Segment Start: Records to process

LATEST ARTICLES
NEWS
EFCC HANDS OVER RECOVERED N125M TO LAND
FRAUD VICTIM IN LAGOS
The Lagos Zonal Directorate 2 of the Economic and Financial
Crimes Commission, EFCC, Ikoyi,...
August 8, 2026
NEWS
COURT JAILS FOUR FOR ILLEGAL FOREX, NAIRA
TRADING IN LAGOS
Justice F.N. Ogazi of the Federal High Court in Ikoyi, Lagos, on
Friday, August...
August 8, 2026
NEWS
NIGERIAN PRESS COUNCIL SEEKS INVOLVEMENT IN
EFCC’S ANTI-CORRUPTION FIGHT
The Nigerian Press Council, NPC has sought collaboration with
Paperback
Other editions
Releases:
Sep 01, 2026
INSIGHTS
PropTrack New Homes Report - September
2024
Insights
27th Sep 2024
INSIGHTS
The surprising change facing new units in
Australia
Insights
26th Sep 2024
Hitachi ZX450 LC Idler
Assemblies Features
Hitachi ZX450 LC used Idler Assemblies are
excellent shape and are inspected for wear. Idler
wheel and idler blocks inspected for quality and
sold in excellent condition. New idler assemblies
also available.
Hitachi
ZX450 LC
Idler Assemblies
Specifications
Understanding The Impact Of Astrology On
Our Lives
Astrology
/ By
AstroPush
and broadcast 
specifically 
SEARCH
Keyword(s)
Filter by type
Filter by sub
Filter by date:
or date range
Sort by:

Segment End: Records to process
Segment Start: Records to process

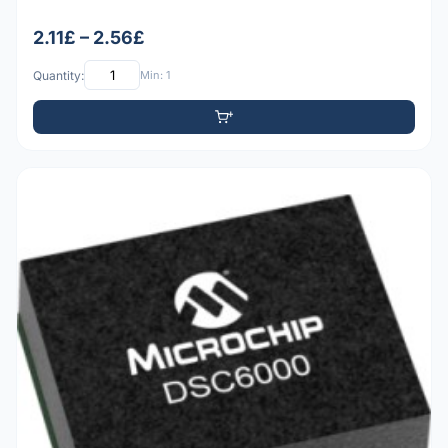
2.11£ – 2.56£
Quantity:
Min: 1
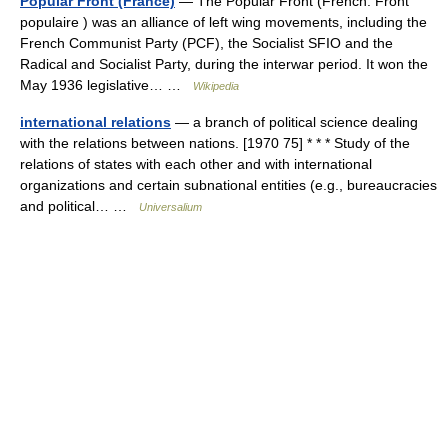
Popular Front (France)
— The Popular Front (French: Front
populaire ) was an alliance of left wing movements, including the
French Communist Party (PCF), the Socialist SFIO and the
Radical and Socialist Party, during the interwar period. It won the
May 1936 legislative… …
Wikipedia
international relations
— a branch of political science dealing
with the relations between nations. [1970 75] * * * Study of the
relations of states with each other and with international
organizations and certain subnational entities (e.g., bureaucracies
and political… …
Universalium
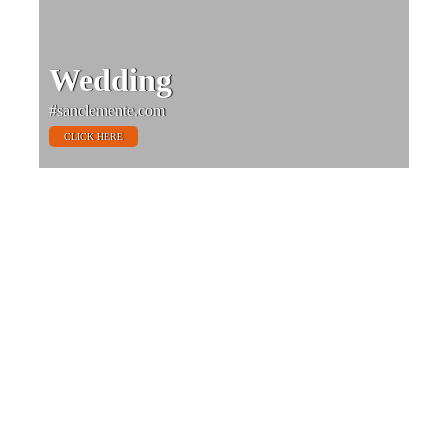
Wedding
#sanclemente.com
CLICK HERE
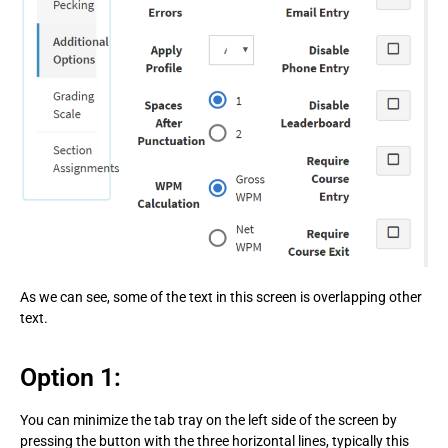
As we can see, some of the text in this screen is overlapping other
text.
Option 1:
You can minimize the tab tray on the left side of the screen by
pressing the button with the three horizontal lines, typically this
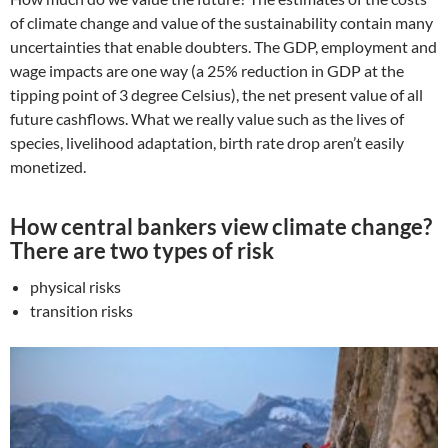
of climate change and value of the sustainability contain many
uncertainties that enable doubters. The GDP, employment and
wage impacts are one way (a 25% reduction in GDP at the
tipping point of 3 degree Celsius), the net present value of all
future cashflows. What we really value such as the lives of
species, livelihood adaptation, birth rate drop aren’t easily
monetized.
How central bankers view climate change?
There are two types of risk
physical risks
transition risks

Segment End: Records to process
Segment Start: Records to process

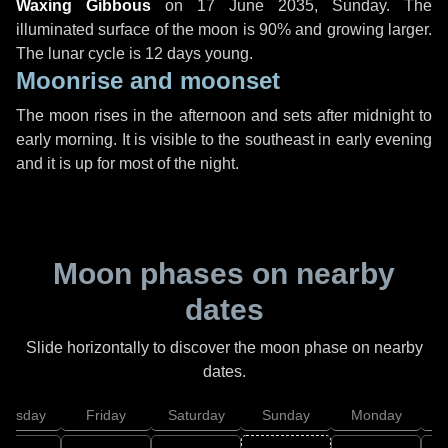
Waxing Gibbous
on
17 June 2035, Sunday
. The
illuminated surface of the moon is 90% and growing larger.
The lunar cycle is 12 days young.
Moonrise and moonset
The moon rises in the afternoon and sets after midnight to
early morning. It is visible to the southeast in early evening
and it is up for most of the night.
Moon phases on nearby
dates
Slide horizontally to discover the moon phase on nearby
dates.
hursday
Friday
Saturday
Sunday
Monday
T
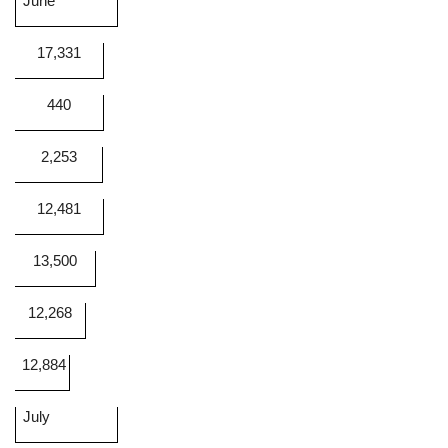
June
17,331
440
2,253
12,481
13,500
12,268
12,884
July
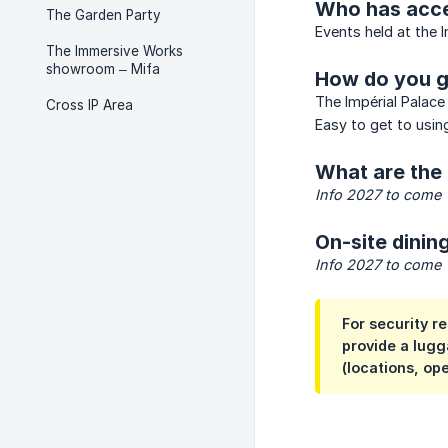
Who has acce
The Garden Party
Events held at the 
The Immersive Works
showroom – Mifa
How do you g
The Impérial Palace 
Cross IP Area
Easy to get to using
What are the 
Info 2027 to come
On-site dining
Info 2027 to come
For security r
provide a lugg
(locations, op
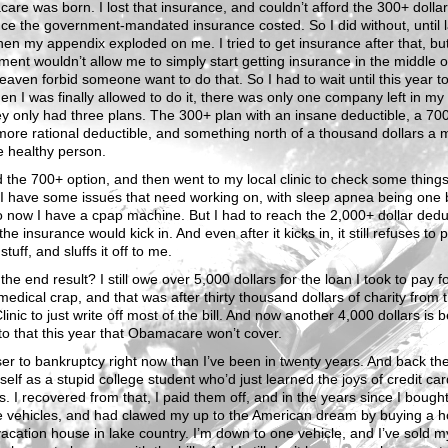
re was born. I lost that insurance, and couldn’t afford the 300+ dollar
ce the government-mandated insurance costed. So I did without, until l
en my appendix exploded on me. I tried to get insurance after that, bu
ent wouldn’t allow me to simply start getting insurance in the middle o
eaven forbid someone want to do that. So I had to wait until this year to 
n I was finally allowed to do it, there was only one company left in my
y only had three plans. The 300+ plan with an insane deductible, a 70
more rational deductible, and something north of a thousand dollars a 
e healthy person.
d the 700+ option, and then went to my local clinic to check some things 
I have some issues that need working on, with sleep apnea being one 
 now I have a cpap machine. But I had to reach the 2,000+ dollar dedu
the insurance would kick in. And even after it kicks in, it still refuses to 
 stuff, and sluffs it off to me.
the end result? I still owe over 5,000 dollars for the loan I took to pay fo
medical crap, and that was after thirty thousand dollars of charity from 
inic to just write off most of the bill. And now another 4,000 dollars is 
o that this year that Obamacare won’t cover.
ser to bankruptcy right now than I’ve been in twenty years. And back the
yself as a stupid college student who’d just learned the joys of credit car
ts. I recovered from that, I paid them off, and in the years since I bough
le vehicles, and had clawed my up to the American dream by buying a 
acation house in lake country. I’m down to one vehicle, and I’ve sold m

Segment End: Records to process

» **Requirement**
Using the records above, repeat exactly the run of lines that starts with the line with "Moonrise and moonset" and goes on through the line with "le vehicles, and"; omit each picture.

» **The completed task**
Moonrise and moonset
The moon rises in the afternoon and sets after midnight to
early morning. It is visible to the southeast in early evening
and it is up for most of the night.
Moon phases on nearby
dates
Slide horizontally to discover the moon phase on nearby
dates.
hursday
Friday
Saturday
Sunday
Monday
T
June
17,331
440
2,253
12,481
13,500
12,268
12,884
July
Who has acce
The Garden Party
Events held at the 
The Immersive Works
showroom – Mifa
How do you g
The Impérial Palace 
Cross IP Area
Easy to get to using
What are the 
Info 2027 to come
On-site dining
Info 2027 to come
For security r
provide a lugg
(locations, op
re was born. I lost that insurance, and couldn’t afford the 300+ dollar
ce the government-mandated insurance costed. So I did without, until l
en my appendix exploded on me. I tried to get insurance after that, bu
ent wouldn’t allow me to simply start getting insurance in the middle o
eaven forbid someone want to do that. So I had to wait until this year to 
n I was finally allowed to do it, there was only one company left in my
y only had three plans. The 300+ plan with an insane deductible, a 70
more rational deductible, and something north of a thousand dollars a 
e healthy person.
d the 700+ option, and then went to my local clinic to check some things 
I have some issues that need working on, with sleep apnea being one 
 now I have a cpap machine. But I had to reach the 2,000+ dollar dedu
the insurance would kick in. And even after it kicks in, it still refuses to 
 stuff, and sluffs it off to me.
the end result? I still owe over 5,000 dollars for the loan I took to pay fo
medical crap, and that was after thirty thousand dollars of charity from 
inic to just write off most of the bill. And now another 4,000 dollars is 
o that this year that Obamacare won’t cover.
ser to bankruptcy right now than I’ve been in twenty years. And back the
yself as a stupid college student who’d just learned the joys of credit car
ts. I recovered from that, I paid them off, and in the years since I bough
le vehicles, and had clawed my up to the American dream by buying a 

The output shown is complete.